Well, what a bloody mess. It goes without saying that first thoughts must go to individuals at M&C Saatchi London who have sadly lost their jobs in the week before Christmas – a brutal blow indeed.
Among them are its chief executive Giles Hedger and chief creative officer Justin Tindall. They say that their decision to fall on the sword and take voluntary redundancy that was on offer following the loss of NatWest was the "honourable" thing to do. If true, these intentions were undoubtedly good.
But, in reality, they probably had little choice – someone needed to take the blame for the loss of this key account and ultimately the responsibility stops with them. It is to their credit, however, that their sacrifice, it is understood, has helped keep redundancy levels down to around the 20 mark – which, while sizeable, is at the lower end of the agency’s expectations.

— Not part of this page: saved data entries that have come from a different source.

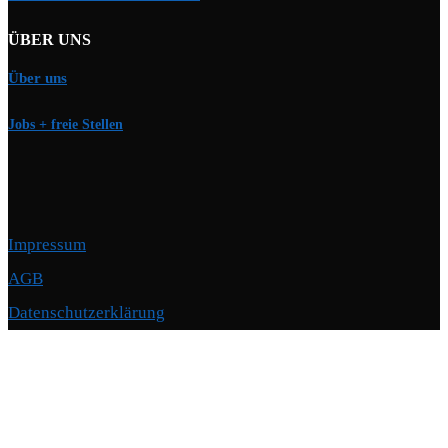
ÜBER UNS
Über uns
Jobs + freie Stellen
Impressum
AGB
Datenschutzerklärung
Copyright © 2026 Motorschmiede · BMW, BMW M, Alpina · Spezialist für
Motoren
–
OnePress
Theme von FameThemes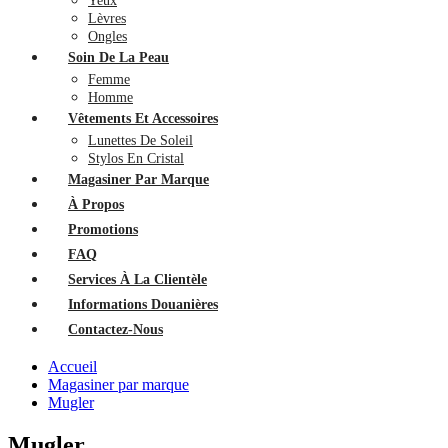
Yeux
Lèvres
Ongles
Soin De La Peau
Femme
Homme
Vêtements Et Accessoires
Lunettes De Soleil
Stylos En Cristal
Magasiner Par Marque
À Propos
Promotions
FAQ
Services À La Clientèle
Informations Douanières
Contactez-Nous
Accueil
Magasiner par marque
Mugler
Mugler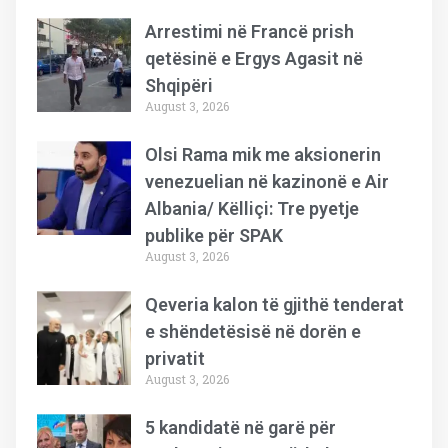
Arrestimi në Francë prish
qetësinë e Ergys Agasit në
Shqipëri
August 3, 2026
Olsi Rama mik me aksionerin
venezuelian në kazinonë e Air
Albania/ Këlliçi: Tre pyetje
publike për SPAK
August 3, 2026
Qeveria kalon të gjithë tenderat
e shëndetësisë në dorën e
privatit
August 3, 2026
5 kandidatë në garë për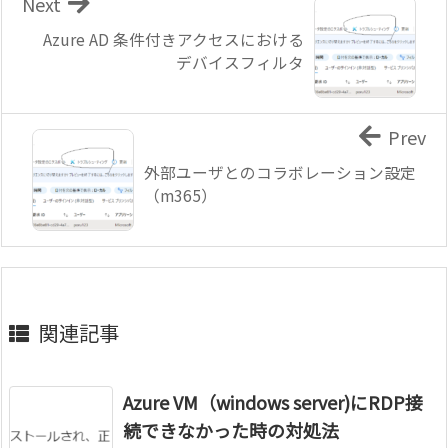
Next
Azure AD 条件付きアクセスにおける
デバイスフィルタ
Prev
外部ユーザとのコラボレーション設定
（m365）
関連記事
Azure VM（windows server)にRDP接
続できなかった時の対処法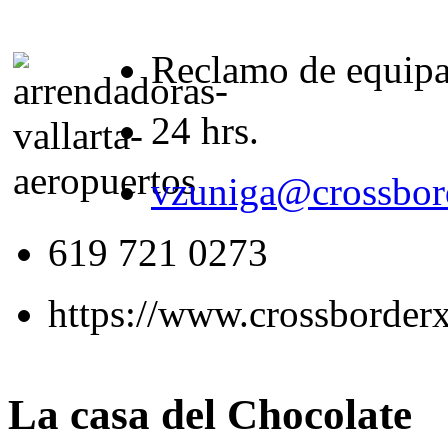
Reclamo de equipa
24 hrs.
vzuniga@crossbor
619 721 0273
https://www.crossborderx
La casa del Chocolate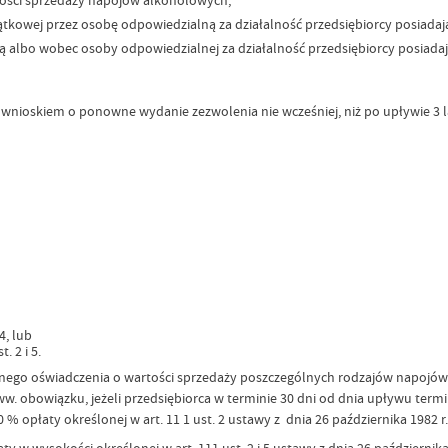
jątkowej przez osobę odpowiedzialną za działalność przedsiębiorcy posiada
ą albo wobec osoby odpowiedzialnej za działalność przedsiębiorcy posiada
wnioskiem o ponowne wydanie zezwolenia nie wcześniej, niż po upływie 3 la
4, lub
. 2 i 5.
emnego oświadczenia o wartości sprzedaży poszczególnych rodzajów napoj
. obowiązku, jeżeli przedsiębiorca w terminie 30 dni od dnia upływu term
opłaty określonej w art. 11 1 ust. 2 ustawy z dnia 26 października 1982 r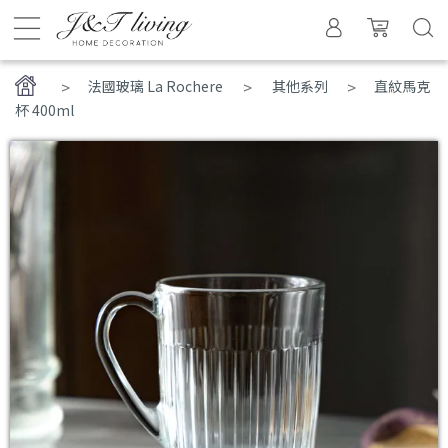
>
法國玻璃 La Rochere
其他系列
直紋馬克
杯 400ml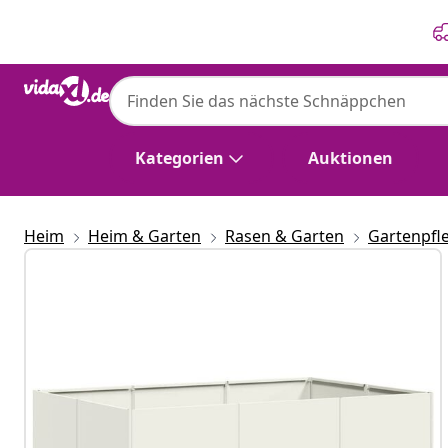
Zurück
Weiter
Kategorien
Auktionen
Heim
Heim & Garten
Rasen & Garten
Gartenpfl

The whole redundancy process, led by worldwide chief executive Moray MacLennan and chairman Tim Duffy, is expected to be completed by Christmas. But, again, this is little consolation for those who now find themselves without jobs and for whom the festive break won’t be a time for celebration and where cheer might be in rather short supply.
For M&C Saatchi Group, the news couldn’t have come at a worse time, given that it has also been beset by an accountancy scandal and the departure of its totemic founder Lord Saatchi and the non-executive directors. Misery is piled upon misery.
For those who are leaving Golden Square for the last time this week, it would be perfectly understandable if they wanted to draw a line under the whole sorry saga and never think about the agency again. But for those who still work there – as well as its clients and shareholders – there will need to be reassurance that the agency can successfully emerge from this mess.
So what are its chances? It is believed that the new structure for the agency will be unveiled in just a few weeks, in January – suggesting that MacLennan and Duffy are well on their way with plans for the replacement of Hedger and Tindall. This might seem like action being taken at almost indecent haste (or that they had already developed a succession plan) and that the new faces might not be so new after all – insiders say they are expected to promote from within. It would also make strategic sense to integrate the under-performing Lida within the new operation.
But firm and fast action is essential to show that they are managing this sorry episode, particularly given how the accountancy mess – which is unrelated – was allowed to drift unnoticed for so long.